À l’approche de la fin de la campagne électorale en République centrafricaine, le climat politique se tend. Plusieurs figures de l’opposition accusent le pouvoir en place d’entraves graves à leurs activités de terrain, des accusations que le parti présidentiel rejette catégoriquement.
Parmi les faits dénoncés, George Dologuélé affirme avoir été interdit de tenir un meeting au stade de Bouar, une localité stratégique de l’ouest du pays. De son côté, l’ancien Premier ministre et opposant Henri-Marie Dondra dit avoir été empêché de se rendre en régions pour présenter son programme politique.
Selon Henri-Marie Dondra, un avion qu’il avait réservé et pour lequel les frais avaient été payés lui a été refusé au dernier moment. « Il m’a été rétorqué que l’avion a été effectivement bloqué par les militaires de la présidence. Donc on m’a empêché d’utiliser un avion que j’avais déjà réservé et pour lequel j’avais payé les frais. Donc pour moi c’est une entrave, c’est un blocage à ma campagne », a-t-il déclaré selon africaines.com.
Face à ces accusations, le Mouvement Cœurs Unis (MCU), parti présidentiel, parle de dénonciations sans fondement. Son porte-parole, Evariste Ngamana, rejette toute responsabilité du pouvoir dans ces incidents. « Ces accusations sont fallacieuses, sans fondement. Demandez à l’opposition d’apporter les preuves de leur fondement », a-t-il soutenu, qualifiant ces sorties de fuite en avant.
Pour l’analyste politique Crescent Beninga cité par notre source, les difficultés rencontrées par l’opposition s’expliquent aussi par des contraintes structurelles, notamment financières.
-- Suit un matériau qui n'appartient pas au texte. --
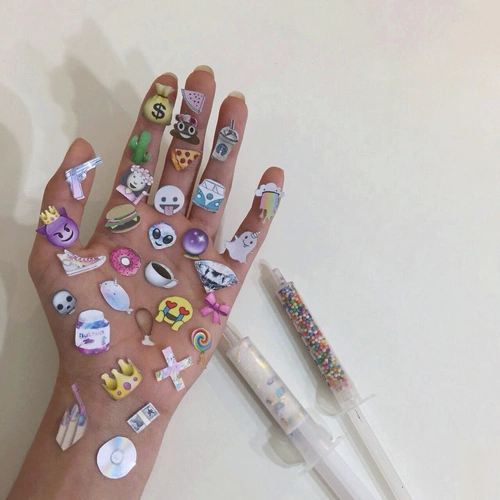 The height and width of the screenshot is (500, 500). Find the location of `stickers`. stickers is located at coordinates (163, 280), (89, 258), (93, 340), (223, 148). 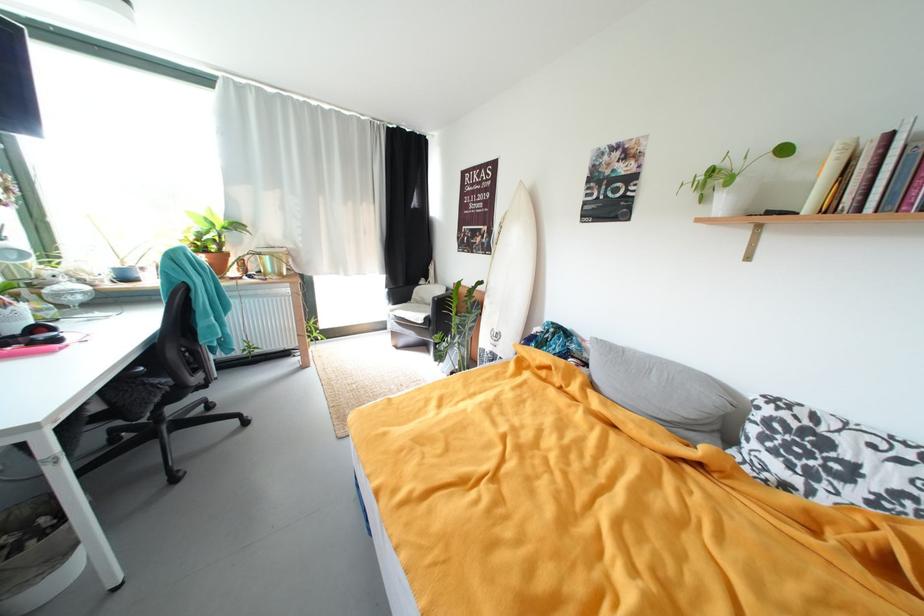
Il estime que les candidats opposés au président sortant ne disposent pas des mêmes moyens logistiques pour mener campagne sur l’ensemble du territoire. « Les candidats n’ont pas pu avoir la chance, comme le président sortant, d’avoir des aéronefs qui leur permettent de battre campagne dans les grandes villes. À partir de ce moment-là, leur projet n’est pas véritablement connu dans l’arrière-pays », analyse-t-il.
Crescent Beninga souligne également les limites de la campagne numérique dans un pays où l’accès à Internet reste inégal. « Même s’ils peuvent battre campagne sur les réseaux sociaux, ce n’est pas évident, parce que dans l’arrière-pays se pose un réel problème de connexion », ajoute-t-il.
À quelques jours du scrutin, la tension monte aussi bien dans la capitale que dans les provinces. Dans ce contexte, les appels se multiplient en faveur d’un processus électoral apaisé, transparent et inclusif, afin d’éviter toute escalade susceptible de fragiliser davantage le climat politique et social du pays.